Page segmentation data

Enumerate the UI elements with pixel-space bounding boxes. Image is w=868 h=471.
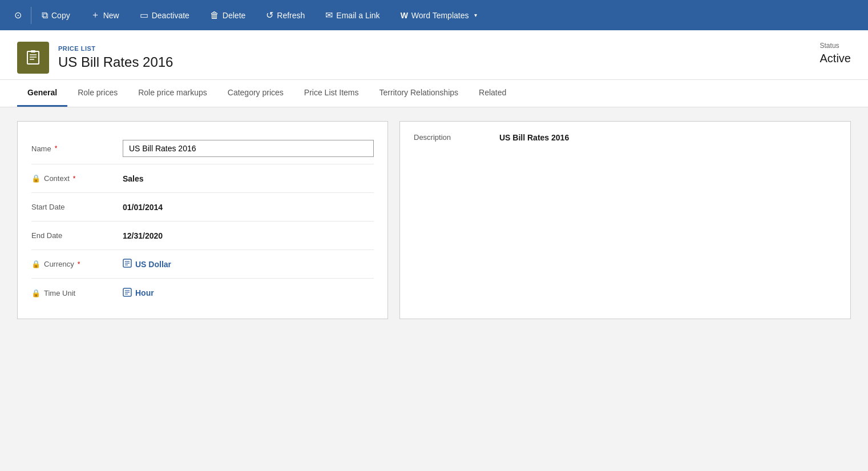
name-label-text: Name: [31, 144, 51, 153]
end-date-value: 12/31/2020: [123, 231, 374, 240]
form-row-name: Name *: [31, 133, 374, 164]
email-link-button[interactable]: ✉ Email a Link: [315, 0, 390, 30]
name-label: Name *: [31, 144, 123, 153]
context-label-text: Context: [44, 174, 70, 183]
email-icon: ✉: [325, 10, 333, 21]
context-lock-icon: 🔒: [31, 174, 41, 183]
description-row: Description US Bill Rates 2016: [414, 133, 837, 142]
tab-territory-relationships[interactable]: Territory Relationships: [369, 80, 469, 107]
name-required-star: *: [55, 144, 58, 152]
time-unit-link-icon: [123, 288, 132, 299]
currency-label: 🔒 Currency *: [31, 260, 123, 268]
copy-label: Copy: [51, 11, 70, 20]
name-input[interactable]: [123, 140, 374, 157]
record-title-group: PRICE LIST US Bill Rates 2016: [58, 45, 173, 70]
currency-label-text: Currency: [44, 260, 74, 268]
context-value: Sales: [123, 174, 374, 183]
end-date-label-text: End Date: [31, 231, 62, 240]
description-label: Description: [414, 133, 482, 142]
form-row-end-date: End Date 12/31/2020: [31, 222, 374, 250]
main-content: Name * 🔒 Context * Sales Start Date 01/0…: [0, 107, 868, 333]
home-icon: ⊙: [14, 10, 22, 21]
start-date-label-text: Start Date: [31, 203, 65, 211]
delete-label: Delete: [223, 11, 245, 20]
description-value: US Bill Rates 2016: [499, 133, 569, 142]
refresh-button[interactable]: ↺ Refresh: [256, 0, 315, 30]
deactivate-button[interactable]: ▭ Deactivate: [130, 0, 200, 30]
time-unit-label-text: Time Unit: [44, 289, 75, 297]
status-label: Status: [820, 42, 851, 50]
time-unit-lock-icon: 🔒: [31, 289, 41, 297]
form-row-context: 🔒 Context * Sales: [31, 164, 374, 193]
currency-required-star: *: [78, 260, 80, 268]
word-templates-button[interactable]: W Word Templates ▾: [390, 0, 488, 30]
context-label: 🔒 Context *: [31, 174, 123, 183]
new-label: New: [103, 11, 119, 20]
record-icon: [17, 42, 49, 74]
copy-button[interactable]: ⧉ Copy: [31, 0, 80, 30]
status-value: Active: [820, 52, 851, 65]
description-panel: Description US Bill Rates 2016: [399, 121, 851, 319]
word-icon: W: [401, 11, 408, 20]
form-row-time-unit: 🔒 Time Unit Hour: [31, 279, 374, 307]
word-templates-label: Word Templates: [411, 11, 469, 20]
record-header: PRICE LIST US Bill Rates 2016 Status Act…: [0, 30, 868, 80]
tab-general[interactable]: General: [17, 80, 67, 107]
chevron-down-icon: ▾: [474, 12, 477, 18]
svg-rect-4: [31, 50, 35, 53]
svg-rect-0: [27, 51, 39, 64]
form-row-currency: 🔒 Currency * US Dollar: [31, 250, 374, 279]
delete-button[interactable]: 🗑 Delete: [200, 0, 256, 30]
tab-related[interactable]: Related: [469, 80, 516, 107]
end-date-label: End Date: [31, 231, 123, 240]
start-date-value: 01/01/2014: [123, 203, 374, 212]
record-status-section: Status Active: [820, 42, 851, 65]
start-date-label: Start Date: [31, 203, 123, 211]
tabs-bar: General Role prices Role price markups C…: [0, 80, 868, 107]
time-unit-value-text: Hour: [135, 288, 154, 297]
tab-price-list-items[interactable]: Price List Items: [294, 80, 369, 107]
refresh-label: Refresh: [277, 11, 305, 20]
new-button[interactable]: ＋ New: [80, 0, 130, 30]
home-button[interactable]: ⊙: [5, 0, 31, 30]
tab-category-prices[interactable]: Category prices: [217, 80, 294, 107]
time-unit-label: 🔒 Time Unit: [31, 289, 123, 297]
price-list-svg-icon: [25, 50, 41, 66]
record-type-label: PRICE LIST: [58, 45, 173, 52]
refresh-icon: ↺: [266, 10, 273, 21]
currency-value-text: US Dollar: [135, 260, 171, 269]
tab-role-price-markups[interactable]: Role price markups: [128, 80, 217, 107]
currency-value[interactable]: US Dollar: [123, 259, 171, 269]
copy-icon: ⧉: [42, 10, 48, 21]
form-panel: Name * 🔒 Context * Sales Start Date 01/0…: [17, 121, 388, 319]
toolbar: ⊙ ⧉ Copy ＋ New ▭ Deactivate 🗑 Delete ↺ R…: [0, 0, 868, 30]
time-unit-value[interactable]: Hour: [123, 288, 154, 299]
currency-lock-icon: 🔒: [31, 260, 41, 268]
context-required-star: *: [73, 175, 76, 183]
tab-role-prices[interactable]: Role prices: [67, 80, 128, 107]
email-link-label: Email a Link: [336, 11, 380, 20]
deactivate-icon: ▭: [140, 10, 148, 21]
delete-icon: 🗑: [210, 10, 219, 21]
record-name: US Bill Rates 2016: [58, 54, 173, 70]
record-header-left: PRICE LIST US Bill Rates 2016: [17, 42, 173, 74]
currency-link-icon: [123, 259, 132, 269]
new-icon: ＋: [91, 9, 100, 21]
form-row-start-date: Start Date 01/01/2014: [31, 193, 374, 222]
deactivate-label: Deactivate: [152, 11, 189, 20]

About this exercise: Would you give the records again exactly, dropping the pictures?

Written reply:
Enumerate the UI elements with pixel-space bounding boxes. Image is w=868 h=471.
name-label-text: Name: [31, 144, 51, 153]
end-date-value: 12/31/2020: [123, 231, 374, 240]
form-row-name: Name *: [31, 133, 374, 164]
email-link-button[interactable]: ✉ Email a Link: [315, 0, 390, 30]
name-label: Name *: [31, 144, 123, 153]
context-label-text: Context: [44, 174, 70, 183]
email-icon: ✉: [325, 10, 333, 21]
context-lock-icon: 🔒: [31, 174, 41, 183]
description-row: Description US Bill Rates 2016: [414, 133, 837, 142]
tab-territory-relationships[interactable]: Territory Relationships: [369, 80, 469, 107]
name-required-star: *: [55, 144, 58, 152]
time-unit-link-icon: [123, 288, 132, 299]
currency-label: 🔒 Currency *: [31, 260, 123, 268]
copy-label: Copy: [51, 11, 70, 20]
name-input[interactable]: [123, 140, 374, 157]
record-title-group: PRICE LIST US Bill Rates 2016: [58, 45, 173, 70]
currency-label-text: Currency: [44, 260, 74, 268]
context-value: Sales: [123, 174, 374, 183]
end-date-label-text: End Date: [31, 231, 62, 240]
description-label: Description: [414, 133, 482, 142]
form-row-end-date: End Date 12/31/2020: [31, 222, 374, 250]
main-content: Name * 🔒 Context * Sales Start Date 01/0…: [0, 107, 868, 333]
home-icon: ⊙: [14, 10, 22, 21]
start-date-label-text: Start Date: [31, 203, 65, 211]
delete-label: Delete: [223, 11, 245, 20]
description-value: US Bill Rates 2016: [499, 133, 569, 142]
refresh-button[interactable]: ↺ Refresh: [256, 0, 315, 30]
deactivate-button[interactable]: ▭ Deactivate: [130, 0, 200, 30]
time-unit-label-text: Time Unit: [44, 289, 75, 297]
status-label: Status: [820, 42, 851, 50]
time-unit-lock-icon: 🔒: [31, 289, 41, 297]
form-row-context: 🔒 Context * Sales: [31, 164, 374, 193]
currency-required-star: *: [78, 260, 80, 268]
word-templates-button[interactable]: W Word Templates ▾: [390, 0, 488, 30]
context-label: 🔒 Context *: [31, 174, 123, 183]
new-label: New: [103, 11, 119, 20]
record-icon: [17, 42, 49, 74]
copy-button[interactable]: ⧉ Copy: [31, 0, 80, 30]
status-value: Active: [820, 52, 851, 65]
description-panel: Description US Bill Rates 2016: [399, 121, 851, 319]
word-icon: W: [401, 11, 408, 20]
form-row-time-unit: 🔒 Time Unit Hour: [31, 279, 374, 307]
word-templates-label: Word Templates: [411, 11, 469, 20]
record-header: PRICE LIST US Bill Rates 2016 Status Act…: [0, 30, 868, 80]
tab-general[interactable]: General: [17, 80, 67, 107]
chevron-down-icon: ▾: [474, 12, 477, 18]
svg-rect-4: [31, 50, 35, 53]
svg-rect-0: [27, 51, 39, 64]
form-row-currency: 🔒 Currency * US Dollar: [31, 250, 374, 279]
delete-button[interactable]: 🗑 Delete: [200, 0, 256, 30]
tab-related[interactable]: Related: [469, 80, 516, 107]
end-date-label: End Date: [31, 231, 123, 240]
start-date-value: 01/01/2014: [123, 203, 374, 212]
record-status-section: Status Active: [820, 42, 851, 65]
start-date-label: Start Date: [31, 203, 123, 211]
tabs-bar: General Role prices Role price markups C…: [0, 80, 868, 107]
time-unit-value-text: Hour: [135, 288, 154, 297]
tab-price-list-items[interactable]: Price List Items: [294, 80, 369, 107]
refresh-label: Refresh: [277, 11, 305, 20]
new-button[interactable]: ＋ New: [80, 0, 130, 30]
home-button[interactable]: ⊙: [5, 0, 31, 30]
tab-category-prices[interactable]: Category prices: [217, 80, 294, 107]
time-unit-label: 🔒 Time Unit: [31, 289, 123, 297]
price-list-svg-icon: [25, 50, 41, 66]
record-type-label: PRICE LIST: [58, 45, 173, 52]
refresh-icon: ↺: [266, 10, 273, 21]
currency-value-text: US Dollar: [135, 260, 171, 269]
tab-role-price-markups[interactable]: Role price markups: [128, 80, 217, 107]
currency-value[interactable]: US Dollar: [123, 259, 171, 269]
copy-icon: ⧉: [42, 10, 48, 21]
form-panel: Name * 🔒 Context * Sales Start Date 01/0…: [17, 121, 388, 319]
toolbar: ⊙ ⧉ Copy ＋ New ▭ Deactivate 🗑 Delete ↺ R…: [0, 0, 868, 30]
time-unit-value[interactable]: Hour: [123, 288, 154, 299]
currency-lock-icon: 🔒: [31, 260, 41, 268]
context-required-star: *: [73, 175, 76, 183]
tab-role-prices[interactable]: Role prices: [67, 80, 128, 107]
email-link-label: Email a Link: [336, 11, 380, 20]
deactivate-icon: ▭: [140, 10, 148, 21]
delete-icon: 🗑: [210, 10, 219, 21]
record-name: US Bill Rates 2016: [58, 54, 173, 70]
record-header-left: PRICE LIST US Bill Rates 2016: [17, 42, 173, 74]
currency-link-icon: [123, 259, 132, 269]
new-icon: ＋: [91, 9, 100, 21]
form-row-start-date: Start Date 01/01/2014: [31, 193, 374, 222]
deactivate-label: Deactivate: [152, 11, 189, 20]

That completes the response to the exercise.